WHAT IS BEING ASKED: Copy the lines below exactly, starting at the one with "仲人カウンセラーが親切＆丁寧にお答えします。お気軽にお問い" and ending at the one with "scenario. Wat dit laatste", and leave out any picture.

Records from a collection:
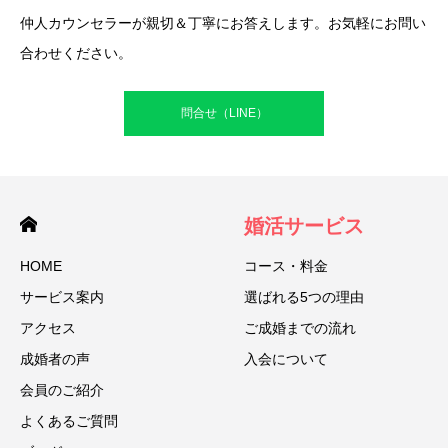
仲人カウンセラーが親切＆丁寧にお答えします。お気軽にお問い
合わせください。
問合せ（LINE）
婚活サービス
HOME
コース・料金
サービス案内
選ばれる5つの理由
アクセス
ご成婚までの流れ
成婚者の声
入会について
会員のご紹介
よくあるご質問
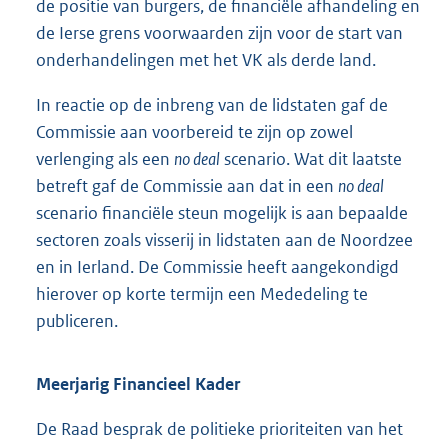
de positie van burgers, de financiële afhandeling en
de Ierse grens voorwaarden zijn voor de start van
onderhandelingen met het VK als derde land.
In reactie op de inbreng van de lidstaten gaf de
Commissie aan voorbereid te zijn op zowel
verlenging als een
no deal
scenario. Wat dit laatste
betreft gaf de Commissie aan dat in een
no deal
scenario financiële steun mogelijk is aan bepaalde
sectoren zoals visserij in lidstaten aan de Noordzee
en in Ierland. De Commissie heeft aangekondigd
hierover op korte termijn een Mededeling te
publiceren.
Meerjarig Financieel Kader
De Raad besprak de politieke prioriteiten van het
* * *
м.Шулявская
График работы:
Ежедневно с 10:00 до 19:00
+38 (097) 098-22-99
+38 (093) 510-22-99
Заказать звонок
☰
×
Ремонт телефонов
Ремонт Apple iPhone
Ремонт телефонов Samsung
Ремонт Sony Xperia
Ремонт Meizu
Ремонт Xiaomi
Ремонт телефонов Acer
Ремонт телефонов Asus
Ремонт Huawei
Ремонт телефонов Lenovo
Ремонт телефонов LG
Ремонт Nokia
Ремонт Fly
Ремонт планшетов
...
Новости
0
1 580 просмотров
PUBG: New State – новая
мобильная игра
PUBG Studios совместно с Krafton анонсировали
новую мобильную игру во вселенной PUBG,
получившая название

ANSWER SPACE:
仲人カウンセラーが親切＆丁寧にお答えします。お気軽にお問い
合わせください。
問合せ（LINE）
婚活サービス
HOME
コース・料金
サービス案内
選ばれる5つの理由
アクセス
ご成婚までの流れ
成婚者の声
入会について
会員のご紹介
よくあるご質問
de positie van burgers, de financiële afhandeling en
de Ierse grens voorwaarden zijn voor de start van
onderhandelingen met het VK als derde land.
In reactie op de inbreng van de lidstaten gaf de
Commissie aan voorbereid te zijn op zowel
verlenging als een
no deal
scenario. Wat dit laatste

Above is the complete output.